What can we expect Congress to accomplish regarding insurance issues between now and the end of the current session? Little or nothing, because we are just weeks away from the midterm elections, with members of Congress focused on their campaigns.

Many other insurance-related bills have been proposed, but few will see any action before the election. These include:

  • The Insurance Data Protection Act (not yet introduced), which would rein in the power of the Federal Insurance Office (FIO) to subpoena data from insurance companies. The bill would require the FIO to obtain data through the insurance company's state regulator.
  • The Service Members Insurance Relief Act (H.R. 4669) would allow members of the U.S. military to retain their auto insurance policies when they are transferred to new bases.
  • Insurance Capital Standards Clarification Act of 2014 (H.R. 4510) would clarify the application of capital requirements to insurance companies that are subject to supervision by the Federal Reserve Board.
  • The Insurance Consumer Protection and Solvency Act of 2013 (H.R. 605) clarifies that state insurance laws govern the liquidation or rehabilitation of an insurance company.
  • The Risk Retention Modernization Act of 2014 (not yet introduced) would expand the authority of risk retention groups, which are a mechanism for self-insurance, to offer commercial lines of insurance, such as property and auto physical damage.
  • The Secure Constructing Code Incentive Act of 2013 (H.R. 1878 and S. 924), would supply extra federal help to states that strengthen their building codes.
  • The Catastrophe Financial Savings Account Act (H.R. 3989 and S. 1991), calls for a $5,000 tax deduction for home owners who deposit money into a newly created type of cost savings account to offset catastrophe mitigation expenses.
  • The Catastrophe Savings and Resilient Building Act of 2013 (H.R. 2241) would give tax credits for more resilient construction.

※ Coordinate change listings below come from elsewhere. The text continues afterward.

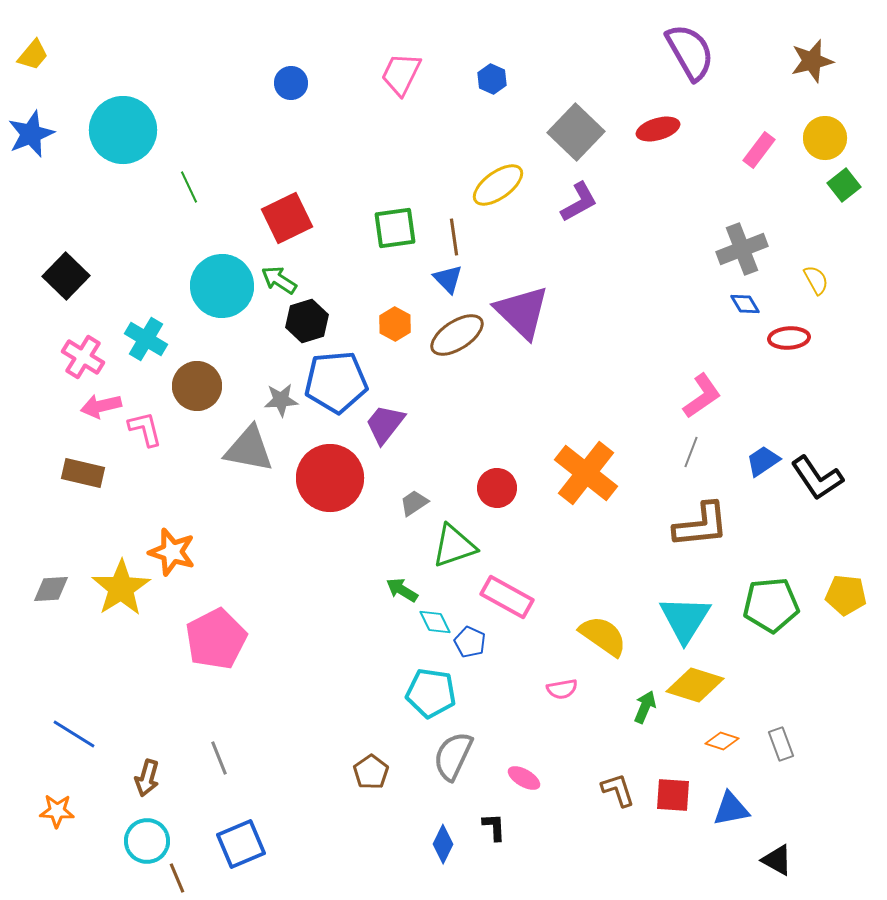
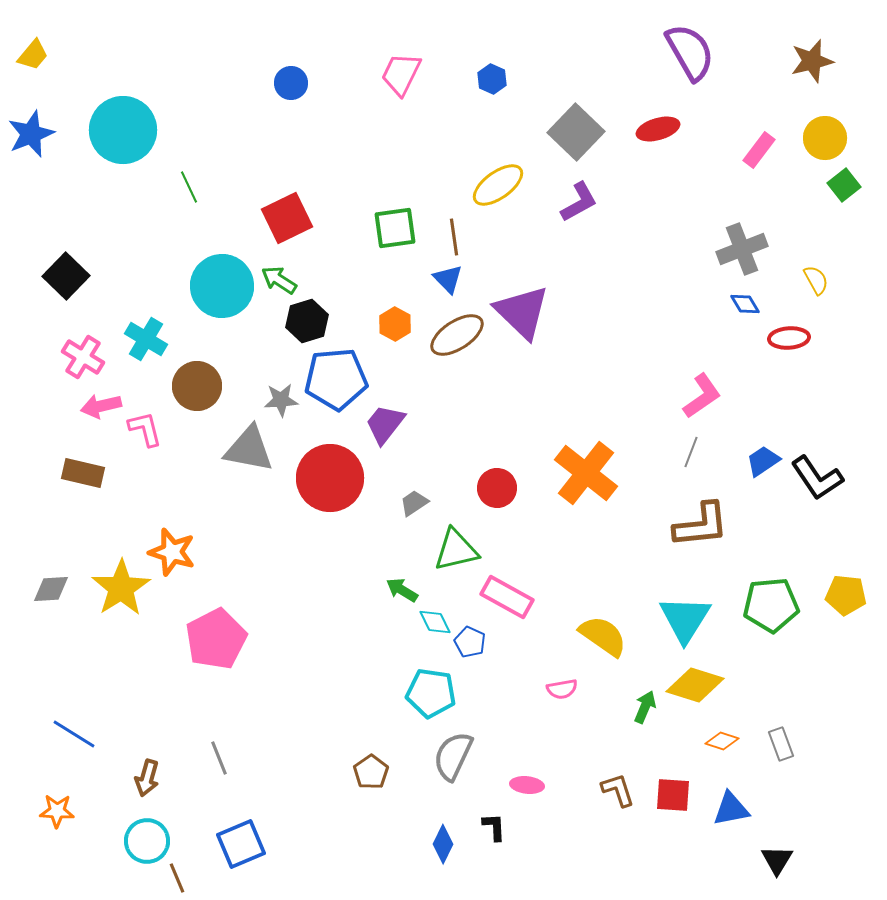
blue pentagon at (336, 382): moved 3 px up
green triangle at (454, 546): moved 2 px right, 4 px down; rotated 6 degrees clockwise
pink ellipse at (524, 778): moved 3 px right, 7 px down; rotated 24 degrees counterclockwise
black triangle at (777, 860): rotated 32 degrees clockwise
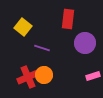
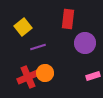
yellow square: rotated 12 degrees clockwise
purple line: moved 4 px left, 1 px up; rotated 35 degrees counterclockwise
orange circle: moved 1 px right, 2 px up
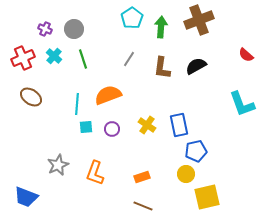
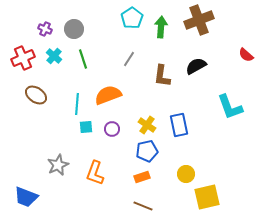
brown L-shape: moved 8 px down
brown ellipse: moved 5 px right, 2 px up
cyan L-shape: moved 12 px left, 3 px down
blue pentagon: moved 49 px left
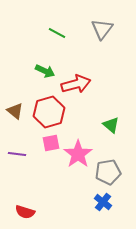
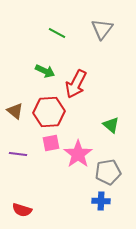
red arrow: rotated 132 degrees clockwise
red hexagon: rotated 12 degrees clockwise
purple line: moved 1 px right
blue cross: moved 2 px left, 1 px up; rotated 36 degrees counterclockwise
red semicircle: moved 3 px left, 2 px up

Apart from pending legislation, federal agencies are continuing to engage in rule-making. On May 16, the Centers for Medicare and Medicaid Services (CMS), in the Department of Health and Human Services (HHS), issued final rules that would permit unlicensed navigators to perform some of the functions of licensed insurance agents and brokers, while prohibiting the states from requiring that they obtain an agent or broker license.

“These new rules seem to regard efforts to protect consumers from fraud as obstacles to more people signing up for the Affordable Care Act (ACA),” said PIA National Executive Vice President & CEO Mike Becker. “Preventing states from protecting their citizens should never be viewed as a path to success; it is a prescription for failure.”

Most of the insurance proposals pending on Capitol Hill will remain bottled up in the pressure cooker of partisanship that prevents consensus on most legislation. Is there a chance that after the 2014 elections, there will be more agreement? Perhaps—but then again, preparations are already underway for the 2016 elections.